[TASK ITEM]
All lines in the records below with the word "details" must be returned.

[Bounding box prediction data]

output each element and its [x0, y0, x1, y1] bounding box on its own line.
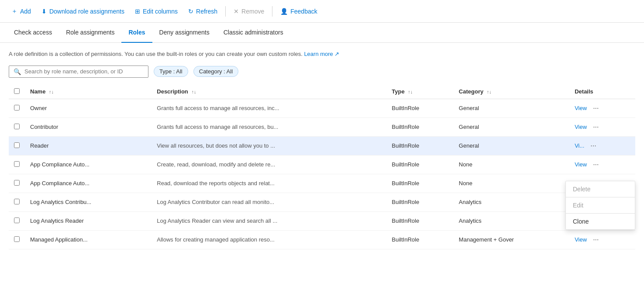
- row-checkbox[interactable]: [14, 218, 20, 223]
- tab-classic-administrators[interactable]: Classic administrators: [217, 23, 290, 43]
- separator-1: [225, 6, 226, 17]
- search-input[interactable]: [24, 68, 144, 75]
- more-options-button[interactable]: ···: [588, 141, 599, 151]
- row-checkbox-cell: [9, 136, 25, 155]
- table-row: ReaderView all resources, but does not a…: [9, 136, 635, 155]
- refresh-icon: ↻: [188, 8, 193, 15]
- feedback-icon: 👤: [280, 8, 288, 15]
- col-category[interactable]: Category ↑↓: [454, 85, 569, 99]
- table-row: App Compliance Auto...Create, read, down…: [9, 155, 635, 174]
- tab-roles[interactable]: Roles: [121, 23, 152, 43]
- context-menu-clone[interactable]: Clone: [566, 214, 635, 229]
- description-sort-icon: ↑↓: [191, 89, 196, 94]
- row-description: Create, read, download, modify and delet…: [152, 155, 386, 174]
- table-row: Log Analytics Contribu...Log Analytics C…: [9, 193, 635, 211]
- view-link[interactable]: View: [575, 124, 587, 130]
- more-options-button[interactable]: ···: [590, 160, 601, 169]
- row-details-cell: Vi...···: [569, 136, 635, 155]
- row-name: App Compliance Auto...: [25, 155, 152, 174]
- row-category: General: [454, 117, 569, 136]
- row-name: Owner: [25, 99, 152, 117]
- row-category: Management + Gover: [454, 230, 569, 249]
- tab-deny-assignments[interactable]: Deny assignments: [152, 23, 217, 43]
- tab-role-assignments[interactable]: Role assignments: [59, 23, 121, 43]
- row-category: None: [454, 174, 569, 193]
- col-description[interactable]: Description ↑↓: [152, 85, 386, 99]
- row-type: BuiltInRole: [386, 211, 454, 230]
- row-category: None: [454, 155, 569, 174]
- col-name[interactable]: Name ↑↓: [25, 85, 152, 99]
- add-button[interactable]: ＋ Add: [7, 5, 35, 18]
- row-description: Grants full access to manage all resourc…: [152, 117, 386, 136]
- row-details-cell: View···: [569, 117, 635, 136]
- more-options-button[interactable]: ···: [590, 235, 601, 245]
- remove-icon: ✕: [234, 8, 239, 15]
- download-icon: ⬇: [41, 8, 47, 15]
- row-type: BuiltInRole: [386, 174, 454, 193]
- row-type: BuiltInRole: [386, 99, 454, 117]
- download-button[interactable]: ⬇ Download role assignments: [37, 5, 129, 17]
- select-all-checkbox[interactable]: [14, 88, 20, 94]
- external-link-icon: ↗: [334, 51, 339, 57]
- view-link[interactable]: View: [575, 236, 587, 243]
- row-name: Log Analytics Reader: [25, 211, 152, 230]
- table-row: ContributorGrants full access to manage …: [9, 117, 635, 136]
- view-link[interactable]: View: [575, 105, 587, 111]
- row-details-cell: View···: [569, 230, 635, 249]
- row-name: Managed Application...: [25, 230, 152, 249]
- view-link[interactable]: Vi...: [575, 142, 584, 149]
- context-menu-delete[interactable]: Delete: [566, 181, 635, 197]
- tabs-container: Check access Role assignments Roles Deny…: [0, 23, 644, 43]
- separator-2: [272, 6, 272, 17]
- row-checkbox-cell: [9, 211, 25, 230]
- content-area: A role definition is a collection of per…: [0, 43, 644, 256]
- row-checkbox[interactable]: [14, 180, 20, 186]
- row-description: Read, download the reports objects and r…: [152, 174, 386, 193]
- description-text: A role definition is a collection of per…: [9, 50, 635, 59]
- row-checkbox[interactable]: [14, 199, 20, 204]
- add-icon: ＋: [11, 7, 17, 15]
- row-checkbox[interactable]: [14, 236, 20, 242]
- row-checkbox-cell: [9, 117, 25, 136]
- tab-check-access[interactable]: Check access: [7, 23, 59, 43]
- row-details-cell: View···: [569, 155, 635, 174]
- roles-table: Name ↑↓ Description ↑↓ Type ↑↓ Category …: [9, 85, 635, 249]
- context-menu-edit[interactable]: Edit: [566, 197, 635, 213]
- remove-button[interactable]: ✕ Remove: [229, 5, 269, 17]
- refresh-button[interactable]: ↻ Refresh: [184, 5, 222, 17]
- row-checkbox[interactable]: [14, 105, 20, 111]
- row-checkbox[interactable]: [14, 161, 20, 167]
- more-options-button[interactable]: ···: [590, 104, 601, 113]
- row-name: Reader: [25, 136, 152, 155]
- row-checkbox-cell: [9, 174, 25, 193]
- row-checkbox[interactable]: [14, 124, 20, 129]
- row-type: BuiltInRole: [386, 230, 454, 249]
- category-filter-pill[interactable]: Category : All: [193, 66, 238, 77]
- search-icon: 🔍: [14, 68, 21, 75]
- type-sort-icon: ↑↓: [408, 89, 413, 94]
- row-category: General: [454, 99, 569, 117]
- type-filter-pill[interactable]: Type : All: [154, 66, 188, 77]
- learn-more-link[interactable]: Learn more ↗: [304, 51, 339, 57]
- edit-columns-button[interactable]: ⊞ Edit columns: [131, 5, 182, 17]
- feedback-button[interactable]: 👤 Feedback: [276, 5, 321, 17]
- name-sort-icon: ↑↓: [49, 89, 54, 94]
- row-name: Contributor: [25, 117, 152, 136]
- table-row: App Compliance Auto...Read, download the…: [9, 174, 635, 193]
- select-all-cell: [9, 85, 25, 99]
- row-type: BuiltInRole: [386, 155, 454, 174]
- row-description: View all resources, but does not allow y…: [152, 136, 386, 155]
- context-menu: Delete Edit Clone: [565, 181, 635, 230]
- col-type[interactable]: Type ↑↓: [386, 85, 454, 99]
- view-link[interactable]: View: [575, 161, 587, 168]
- row-type: BuiltInRole: [386, 136, 454, 155]
- filters-row: 🔍 Type : All Category : All: [9, 66, 635, 78]
- row-type: BuiltInRole: [386, 193, 454, 211]
- row-category: General: [454, 136, 569, 155]
- row-checkbox[interactable]: [14, 142, 20, 148]
- search-box[interactable]: 🔍: [9, 66, 148, 78]
- col-details: Details: [569, 85, 635, 99]
- more-options-button[interactable]: ···: [590, 122, 601, 132]
- row-description: Log Analytics Reader can view and search…: [152, 211, 386, 230]
- row-category: Analytics: [454, 211, 569, 230]
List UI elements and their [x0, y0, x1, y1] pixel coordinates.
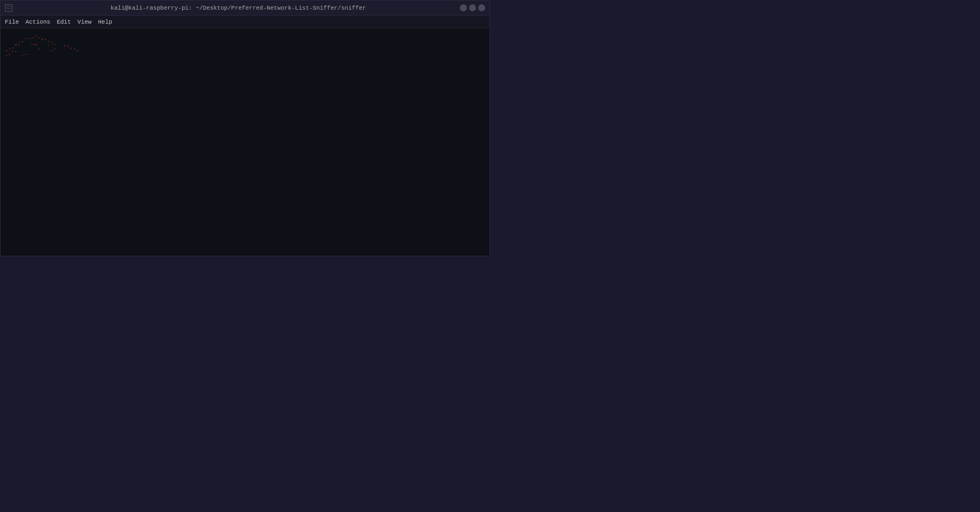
window-controls-tl[interactable]	[460, 4, 485, 11]
window-icon-tl: □	[5, 4, 12, 12]
body-top-left: _._ _.-``__ ''-._ _.-`` `. `_. ''-._ .-`…	[1, 28, 489, 256]
menu-help-tl[interactable]: Help	[98, 19, 112, 25]
close-btn-tl[interactable]	[478, 4, 485, 11]
menu-file-tl[interactable]: File	[5, 19, 19, 25]
menubar-top-left[interactable]: File Actions Edit View Help	[1, 16, 489, 28]
title-top-left: kali@kali-raspberry-pi: ~/Desktop/Prefer…	[17, 5, 460, 11]
redis-ascii-art: _._ _.-``__ ''-._ _.-`` `. `_. ''-._ .-`…	[5, 32, 79, 57]
menu-edit-tl[interactable]: Edit	[57, 19, 71, 25]
terminal-top-left[interactable]: □ kali@kali-raspberry-pi: ~/Desktop/Pref…	[0, 0, 490, 256]
menu-view-tl[interactable]: View	[77, 19, 91, 25]
titlebar-top-left: □ kali@kali-raspberry-pi: ~/Desktop/Pref…	[1, 1, 489, 16]
menu-actions-tl[interactable]: Actions	[25, 19, 50, 25]
maximize-btn-tl[interactable]	[469, 4, 476, 11]
minimize-btn-tl[interactable]	[460, 4, 467, 11]
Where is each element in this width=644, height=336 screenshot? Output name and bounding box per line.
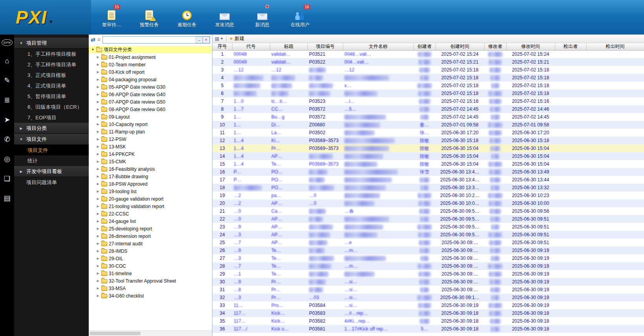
column-header[interactable]: 序号: [212, 43, 232, 50]
sipm-logo[interactable]: SIPM: [2, 39, 13, 46]
column-header[interactable]: 代号: [232, 43, 270, 50]
column-header[interactable]: 创建时间: [435, 43, 484, 50]
table-row[interactable]: 22…0AP…2025-06-30 09:5…2025-06-30 09:51: [212, 215, 644, 223]
tree-folder-item[interactable]: ▶20-gauge validation report: [89, 195, 212, 203]
tree-folder-item[interactable]: ▶21-tooling validation report: [89, 203, 212, 210]
tree-folder-item[interactable]: ▶33-MSA: [89, 285, 212, 292]
tree-folder-item[interactable]: ▶19-tooling list: [89, 188, 212, 195]
table-row[interactable]: 30…9Pr……si…2025-06-30 09:…2025-06-30 09:…: [212, 278, 644, 286]
nav-section[interactable]: ▶项目分类: [14, 123, 89, 134]
nav-item[interactable]: 项目文件: [14, 145, 89, 155]
column-header[interactable]: 文件名称: [343, 43, 413, 50]
edit-icon[interactable]: ✎: [2, 76, 13, 85]
table-row[interactable]: 100048validati…P035210048…vali…2025-07-0…: [212, 50, 644, 58]
tree-folder-item[interactable]: ▶30-COC: [89, 262, 212, 270]
tree-folder-item[interactable]: ▶29-OIL: [89, 255, 212, 262]
tree-folder-item[interactable]: ▶14-PPKCPK: [89, 150, 212, 158]
tree-horizontal-scrollbar[interactable]: [89, 331, 212, 336]
table-row[interactable]: 34117…Kick…P03583…#…rep…2025-06-30 09:18…: [212, 309, 644, 317]
tree-folder-item[interactable]: ▶15-CMK: [89, 158, 212, 165]
nav-item[interactable]: 2、手工样件项目清单: [14, 59, 89, 70]
table-row[interactable]: 121…4Ki…P03569~3573陈敏2025-06-30 15:18202…: [212, 137, 644, 144]
tree-folder-item[interactable]: ▶03-Kick off report: [89, 68, 212, 76]
table-row[interactable]: 91…Bu…gP035722025-07-02 14:452025-07-02 …: [212, 113, 644, 121]
tree-folder-item[interactable]: ▶12-PSW: [89, 135, 212, 143]
home-icon[interactable]: ⌂: [2, 56, 13, 66]
nav-section[interactable]: ▼项目文件: [14, 134, 89, 145]
table-row[interactable]: 28…7Te……m…2025-06-30 09:…2025-06-30 09:1…: [212, 262, 644, 270]
tree-folder-item[interactable]: ▶11-Ramp-up plan: [89, 128, 212, 135]
table-row[interactable]: 32…3Pr……03…si…2025-06-30 09:1…2025-06-30…: [212, 294, 644, 301]
table-row[interactable]: 24…3AP…2025-06-30 09:5…2025-06-30 09:51: [212, 231, 644, 239]
table-row[interactable]: 18PO…2025-06-30 13:3…2025-06-30 13:32: [212, 184, 644, 192]
table-row[interactable]: 29…1Te…2025-06-30 09:…2025-06-30 09:19: [212, 270, 644, 278]
table-row[interactable]: 16P…PO…张雪2025-06-30 13:4…2025-06-30 13:4…: [212, 168, 644, 176]
tree-folder-item[interactable]: ▶34-G60 checklist: [89, 292, 212, 299]
table-row[interactable]: 5x…2025-07-02 15:182025-07-02 15:18: [212, 82, 644, 89]
nav-item[interactable]: 6、旧版本项目（ECR）: [14, 102, 89, 112]
table-row[interactable]: 20…2AP……02025-06-30 10:0…2025-06-30 10:0…: [212, 199, 644, 207]
tree-folder-item[interactable]: ▶10-Capacity report: [89, 121, 212, 128]
table-row[interactable]: 81…7CC…P03572…5…2025-07-02 14:452025-07-…: [212, 105, 644, 113]
topbar-item[interactable]: 16在线用户: [287, 7, 313, 28]
table-row[interactable]: 131…4Pr…P03569~3573陈敏2025-06-30 15:04202…: [212, 144, 644, 152]
column-header[interactable]: 标题: [270, 43, 307, 50]
table-row[interactable]: 17P…PO…2025-06-30 13:4…2025-06-30 13:44: [212, 176, 644, 184]
book-icon[interactable]: ❏: [2, 174, 13, 183]
app-logo[interactable]: PXI ▼: [0, 0, 91, 35]
tree-folder-item[interactable]: ▶27-internal audit: [89, 240, 212, 247]
nav-item[interactable]: 3、正式项目模板: [14, 70, 89, 80]
tree-folder-item[interactable]: ▶16-Feasibility analysis: [89, 165, 212, 173]
tree-folder-item[interactable]: ▶13-MSK: [89, 143, 212, 150]
tree-folder-item[interactable]: ▶06-APQP Gate review G40: [89, 91, 212, 98]
topbar-item[interactable]: 新消息: [249, 7, 276, 28]
tree-folder-item[interactable]: ▶26-dimension report: [89, 232, 212, 240]
tree-root-item[interactable]: ▼项目文件分类: [89, 46, 212, 53]
table-row[interactable]: 101…Di…Z00680姜…2025-07-01 09:582025-07-0…: [212, 121, 644, 129]
table-row[interactable]: 200049validati…P03522004…vali…2025-07-02…: [212, 58, 644, 66]
search-go-button[interactable]: →: [196, 37, 203, 43]
logo-menu-caret-icon[interactable]: ▼: [48, 19, 53, 25]
nav-item[interactable]: 统计: [14, 155, 89, 166]
table-row[interactable]: 3311…Pro…P03584…si…2025-06-30 09:192025-…: [212, 301, 644, 309]
tree-folder-item[interactable]: ▶28-IMDS: [89, 247, 212, 255]
table-row[interactable]: 151…4Te…P03569~3573陈敏2025-06-30 15:04202…: [212, 160, 644, 168]
refresh-icon[interactable]: ⇄: [91, 37, 95, 42]
tree-folder-item[interactable]: ▶24-gauge list: [89, 217, 212, 225]
nav-item[interactable]: 1、手工样件项目模板: [14, 49, 89, 59]
tree-folder-item[interactable]: ▶17-Bubble drawing: [89, 173, 212, 180]
expand-levels-icon[interactable]: ≡: [97, 37, 101, 42]
topbar-item[interactable]: 15签审待…: [98, 7, 125, 28]
tree-folder-item[interactable]: ▶07-APQP Gate review G50: [89, 98, 212, 106]
table-row[interactable]: 71…0tc…ti…P03523…i…2025-07-02 15:162025-…: [212, 97, 644, 105]
nav-section[interactable]: 项目问题清单: [14, 177, 89, 188]
tree-folder-item[interactable]: ▶02-Team member: [89, 61, 212, 68]
tree-folder-item[interactable]: ▶25-developing report: [89, 225, 212, 232]
nav-item[interactable]: 5、暂停项目清单: [14, 91, 89, 102]
tree-folder-item[interactable]: ▶08-APQP Gate review G60: [89, 106, 212, 113]
column-header[interactable]: 项目编号: [307, 43, 343, 50]
table-row[interactable]: 25…7AP……e2025-06-30 09:…2025-06-30 09:51: [212, 239, 644, 247]
send-icon[interactable]: ➤: [2, 115, 13, 124]
new-button[interactable]: ★ 新建: [229, 35, 245, 42]
nav-section[interactable]: ▶开发中项目看板: [14, 166, 89, 177]
tree-folder-item[interactable]: ▶04-packaging proposal: [89, 76, 212, 83]
scrollbar-thumb[interactable]: [90, 332, 141, 335]
table-row[interactable]: 62025-07-02 15:182025-07-02 15:18: [212, 89, 644, 97]
table-row[interactable]: 35117…Kick…P035824#Ki…rep…2025-06-30 09:…: [212, 317, 644, 325]
id-card-icon[interactable]: ▤: [2, 194, 13, 203]
table-row[interactable]: 21…0Ca……春2025-06-30 09:5…2025-06-30 09:5…: [212, 207, 644, 215]
table-row[interactable]: 42025-07-02 15:182025-07-02 15:18: [212, 74, 644, 82]
tree-folder-item[interactable]: ▶22-CCSC: [89, 210, 212, 217]
topbar-item[interactable]: !预警任务: [136, 7, 163, 28]
tree-search-input[interactable]: [103, 37, 196, 43]
table-row[interactable]: 36117…/Kick o…P035811…17#Kick off rep…5……: [212, 325, 644, 333]
tree-folder-item[interactable]: ▶31-timeline: [89, 270, 212, 277]
tree-folder-item[interactable]: ▶32-Tool Transfer Approval Sheet: [89, 277, 212, 285]
table-row[interactable]: 23…9AP…2025-06-30 09:5…2025-06-30 09:51: [212, 223, 644, 231]
tree-folder-item[interactable]: ▶18-PSW Approved: [89, 180, 212, 188]
chat-icon[interactable]: ✆: [2, 135, 13, 144]
column-header[interactable]: 修改者: [484, 43, 506, 50]
tree-folder-item[interactable]: ▶01-Project assignment: [89, 53, 212, 61]
table-row[interactable]: 19…2pa……02025-06-30 10:2…2025-06-30 10:2…: [212, 192, 644, 199]
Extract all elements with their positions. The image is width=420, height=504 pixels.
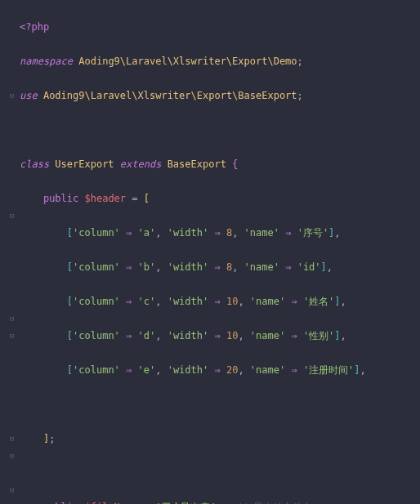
code-line (20, 396, 420, 413)
code-line: <?php (20, 19, 420, 36)
fold-icon[interactable]: ⊟ (10, 207, 14, 225)
code-line: class UserExport extends BaseExport { (20, 156, 420, 173)
code-line (20, 122, 420, 139)
code-line: public $header = [ (20, 190, 420, 207)
code-line: ['column' ⇒ 'a', 'width' ⇒ 8, 'name' ⇒ '… (20, 225, 420, 242)
fold-icon[interactable]: ⊟ (10, 328, 14, 345)
code-line: ['column' ⇒ 'e', 'width' ⇒ 20, 'name' ⇒ … (20, 362, 420, 379)
fold-icon[interactable]: ⊟ (10, 310, 14, 328)
fold-icon[interactable]: ⊡ (10, 482, 14, 499)
fold-icon[interactable]: ⊡ (10, 448, 14, 465)
code-line: ['column' ⇒ 'b', 'width' ⇒ 8, 'name' ⇒ '… (20, 259, 420, 276)
code-line: use Aoding9\Laravel\Xlswriter\Export\Bas… (20, 87, 420, 105)
code-line: ]; (20, 430, 420, 448)
code-line: ['column' ⇒ 'c', 'width' ⇒ 10, 'name' ⇒ … (20, 293, 420, 310)
code-line: public $fileName = '用户导出表'; // 导出的文件名 (20, 499, 420, 504)
code-line (20, 465, 420, 482)
code-line: ['column' ⇒ 'd', 'width' ⇒ 10, 'name' ⇒ … (20, 328, 420, 345)
fold-icon[interactable]: ⊡ (10, 430, 14, 448)
gutter: ⊟ ⊟ ⊟ ⊟ ⊡ ⊡ ⊡ (0, 0, 20, 504)
fold-icon[interactable]: ⊟ (10, 87, 14, 105)
code-line: namespace Aoding9\Laravel\Xlswriter\Expo… (20, 53, 420, 70)
code-editor[interactable]: <?php namespace Aoding9\Laravel\Xlswrite… (0, 0, 420, 504)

[OUTPUT OF THE TASK]
- row-details-cell: Vi...···: [569, 136, 635, 155]
- row-details-cell: View···: [569, 117, 635, 136]
- row-details-cell: View···: [569, 230, 635, 249]
- row-details-cell: View···: [569, 155, 635, 174]
- col-details: Details: [569, 85, 635, 99]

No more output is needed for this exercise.